Amazon.co.uk Review
Guardian journalist and ex-Lloyd Cole and the Commotions bassist Lawrence Donegan always had a hankering to live in Ireland. "It was a back-to-my-roots thing. London was filthy, crowded, expensive. Above all, it was inhospitable. I had lived in the same ground-floor flat for eight years and I still had yet to pass a civil word with anyone in the street." In
No News at Throat Lake he says goodbye to all that and exchanges flat, job and girlfriend for a shack in Creeslough, County Donegal.
It's no Year in Provence . The shack is rat-infested, the promised job on a farm proves non-existent and there's scant social-life.
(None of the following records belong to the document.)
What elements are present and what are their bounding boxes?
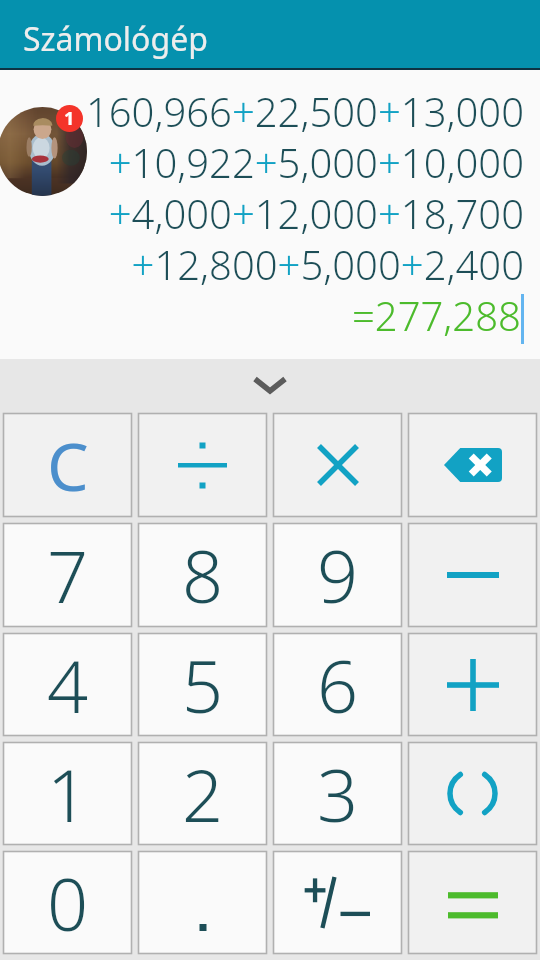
other: 6: [317, 636, 359, 734]
staticText: 8: [182, 526, 224, 624]
other: Minus: [447, 570, 499, 580]
staticText: +4,000+12,000+18,700: [108, 186, 524, 237]
other: Plus: [447, 659, 499, 711]
staticText: 1: [64, 106, 75, 131]
button[interactable]: Multiply: [273, 413, 402, 517]
staticText: 1: [47, 745, 89, 843]
button[interactable]: 1 notification: [56, 105, 83, 132]
staticText: C: [47, 420, 89, 510]
button[interactable]: Decimal point: [138, 851, 267, 954]
staticText: 2: [182, 745, 224, 843]
staticText: +10,922+5,000+10,000: [108, 135, 524, 186]
button[interactable]: Profile photo: [0, 107, 87, 196]
other: Divide: [178, 441, 227, 489]
other: 5: [182, 636, 224, 734]
staticText: =277,288: [352, 288, 521, 339]
other: Clear: [47, 420, 89, 510]
other: Multiply: [317, 444, 359, 486]
button[interactable]: 9: [273, 523, 402, 627]
staticText: 0: [47, 854, 89, 952]
staticText: +12,800+5,000+2,400: [131, 237, 524, 288]
button[interactable]: 7: [3, 523, 132, 627]
button[interactable]: 4: [3, 633, 132, 736]
button[interactable]: 6: [273, 633, 402, 736]
staticText: 6: [317, 636, 359, 734]
button[interactable]: Minus: [408, 523, 537, 627]
other: 8: [182, 526, 224, 624]
button[interactable]: 2: [138, 742, 267, 845]
button[interactable]: 1: [3, 742, 132, 845]
other: Equals: [448, 874, 498, 932]
button[interactable]: 8: [138, 523, 267, 627]
button[interactable]: 3: [273, 742, 402, 845]
other: Plus minus sign: [304, 876, 371, 929]
staticText: 9: [317, 526, 359, 624]
button[interactable]: Equals: [408, 851, 537, 954]
other: 1: [47, 745, 89, 843]
button[interactable]: Collapse display: [0, 359, 540, 410]
staticText: 7: [47, 526, 89, 624]
other: 0: [47, 854, 89, 952]
button[interactable]: Parentheses: [408, 742, 537, 845]
button[interactable]: Clear: [3, 413, 132, 517]
other: 2: [182, 745, 224, 843]
button[interactable]: Divide: [138, 413, 267, 517]
other: 9: [317, 526, 359, 624]
button[interactable]: Backspace: [408, 413, 537, 517]
other: Backspace: [444, 448, 502, 482]
staticText: 3: [317, 745, 359, 843]
button[interactable]: 5: [138, 633, 267, 736]
staticText: Számológép: [23, 17, 208, 61]
other: Decimal point: [193, 874, 213, 931]
button[interactable]: Plus minus sign: [273, 851, 402, 954]
other: Parentheses: [446, 772, 499, 815]
staticText: 160,966+22,500+13,000: [85, 84, 524, 135]
button[interactable]: Számológép: [0, 0, 540, 68]
button[interactable]: Plus: [408, 633, 537, 736]
staticText: 4: [47, 636, 89, 734]
staticText: 5: [182, 636, 224, 734]
other: 7: [47, 526, 89, 624]
other: 3: [317, 745, 359, 843]
other: 4: [47, 636, 89, 734]
button[interactable]: 0: [3, 851, 132, 954]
But Donegan perseveres (partly because he's too ashamed to tell his girlfriend he couldn't hack it) so finds a job on the Tirconail Tribune and mates on the local Gaelic football team. The newspaper, run by a man named John Mcteer ("In another life John McTeer had been Gore Vidal with stronger opinions, Henry Ford with ambition"), revitalises Donegan's enthusiasm for news reporting, as he investigates local life. He goes on a pilgrimage to the shrine at Knock, researches the life of Doris Duke's Creeslough-born butler and, surprisingly, interviews Meryl Streep in this funny and poignant tale of life in rural Ireland. --Tamsin Todd
Synopsis
This text presents a Guardian journalist's account of his year working on the Tirconail Tribune - only 12 pages long, with a circulation of 2500. Serving the people of the Donegal coast, the paper is published in the small coastal town of Creeslough, and it is here that Donegan lived during 1998. The town had a grocer's shop, a hardware store, one solitary pub and a pitch and putt course.